> TO DO: Find the string "with" in the records and copy each line where it occurs.
*** ENTRIES SHOWN ***
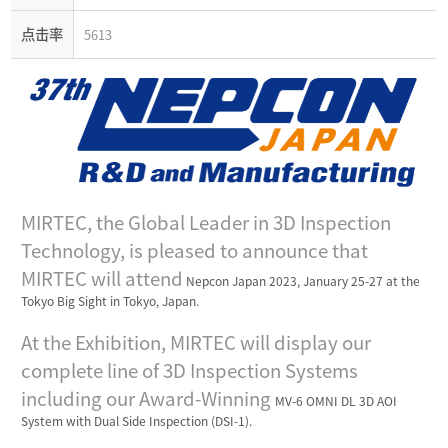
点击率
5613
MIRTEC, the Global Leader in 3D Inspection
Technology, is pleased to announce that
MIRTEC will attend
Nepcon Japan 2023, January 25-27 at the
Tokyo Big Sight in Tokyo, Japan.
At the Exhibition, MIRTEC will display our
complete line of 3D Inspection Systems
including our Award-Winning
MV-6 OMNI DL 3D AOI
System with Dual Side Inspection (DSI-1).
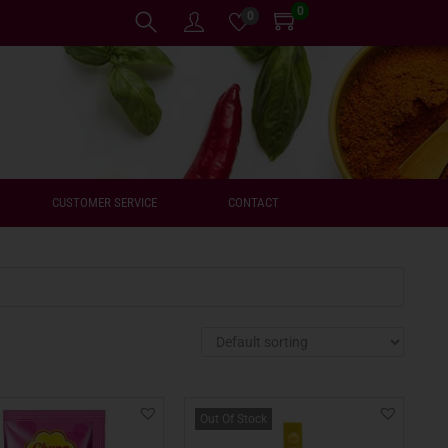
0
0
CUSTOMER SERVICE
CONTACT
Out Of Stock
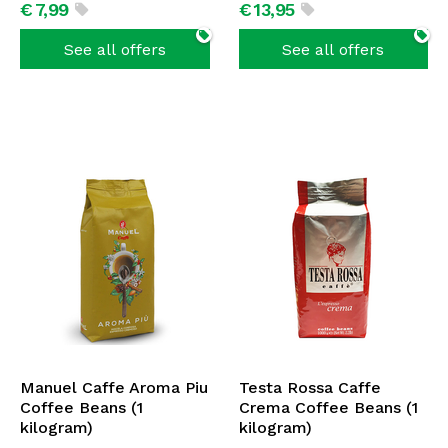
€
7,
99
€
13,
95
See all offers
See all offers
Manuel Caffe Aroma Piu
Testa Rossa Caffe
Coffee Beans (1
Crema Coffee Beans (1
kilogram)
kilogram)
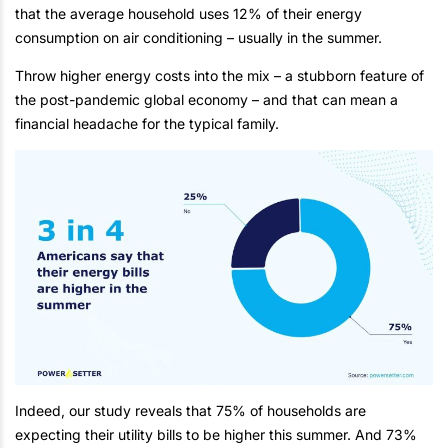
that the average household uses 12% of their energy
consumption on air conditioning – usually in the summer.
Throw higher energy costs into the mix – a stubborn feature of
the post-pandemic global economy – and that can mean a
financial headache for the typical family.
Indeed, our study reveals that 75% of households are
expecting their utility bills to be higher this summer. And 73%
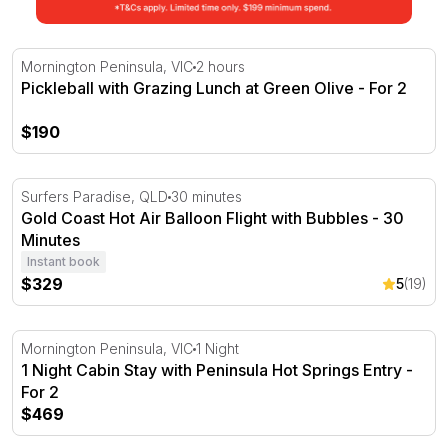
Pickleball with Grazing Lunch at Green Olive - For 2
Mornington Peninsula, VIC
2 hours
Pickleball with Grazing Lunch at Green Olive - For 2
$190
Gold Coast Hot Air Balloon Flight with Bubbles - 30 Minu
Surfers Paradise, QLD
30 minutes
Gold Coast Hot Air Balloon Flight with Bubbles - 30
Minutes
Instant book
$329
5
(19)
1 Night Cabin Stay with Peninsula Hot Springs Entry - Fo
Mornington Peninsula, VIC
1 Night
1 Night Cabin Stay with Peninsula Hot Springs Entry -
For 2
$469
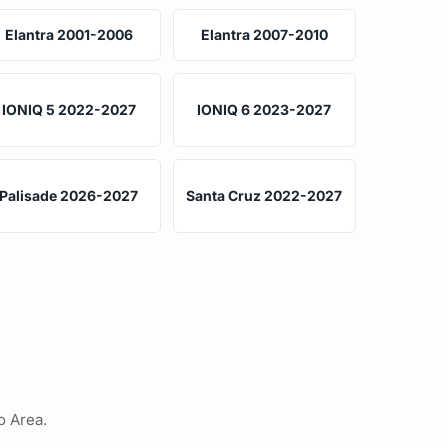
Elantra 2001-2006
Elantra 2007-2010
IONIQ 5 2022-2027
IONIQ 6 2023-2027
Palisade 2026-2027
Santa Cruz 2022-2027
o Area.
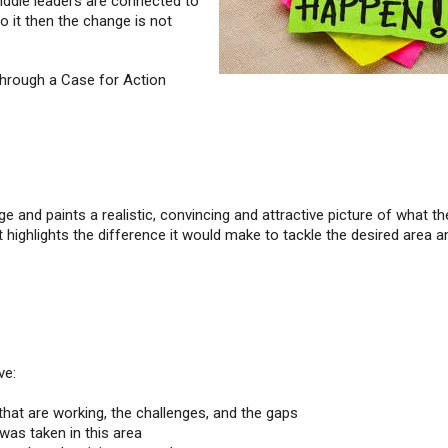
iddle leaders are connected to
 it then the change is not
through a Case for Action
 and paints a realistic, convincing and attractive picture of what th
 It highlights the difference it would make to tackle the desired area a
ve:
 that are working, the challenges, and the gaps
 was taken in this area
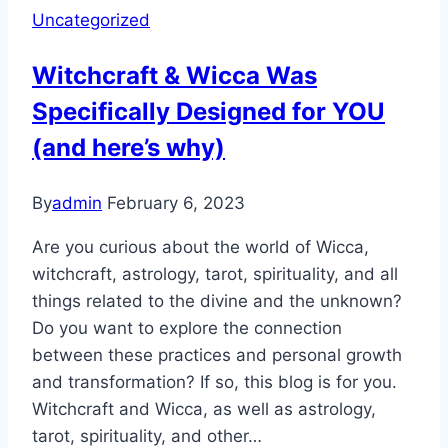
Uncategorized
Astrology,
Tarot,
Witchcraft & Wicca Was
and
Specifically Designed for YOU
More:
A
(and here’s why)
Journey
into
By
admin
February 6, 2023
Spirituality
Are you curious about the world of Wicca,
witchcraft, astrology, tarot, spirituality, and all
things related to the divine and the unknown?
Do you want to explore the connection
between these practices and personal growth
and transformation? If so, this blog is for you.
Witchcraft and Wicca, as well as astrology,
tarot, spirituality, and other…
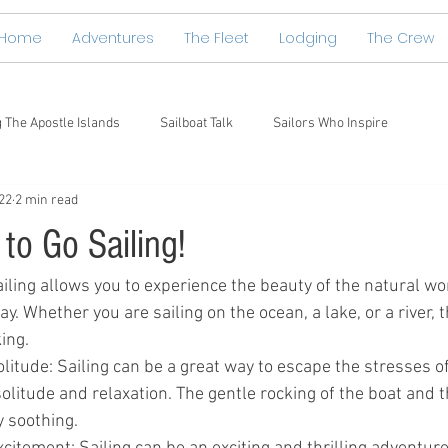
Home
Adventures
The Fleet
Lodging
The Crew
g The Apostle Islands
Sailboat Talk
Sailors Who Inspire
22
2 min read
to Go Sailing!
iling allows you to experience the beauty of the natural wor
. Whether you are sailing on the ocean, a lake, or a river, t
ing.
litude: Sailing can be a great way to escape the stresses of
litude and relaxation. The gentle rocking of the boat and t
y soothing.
*** End of ENTRIES SHOWN ***
> RESPONSE TO THIS EXERCISE:
System with Dual Side Inspection (DSI-1).
Pickleball with Grazing Lunch at Green Olive - For 2
Pickleball with Grazing Lunch at Green Olive - For 2
Gold Coast Hot Air Balloon Flight with Bubbles - 30 Minu
Gold Coast Hot Air Balloon Flight with Bubbles - 30
1 Night Cabin Stay with Peninsula Hot Springs Entry - Fo
1 Night Cabin Stay with Peninsula Hot Springs Entry -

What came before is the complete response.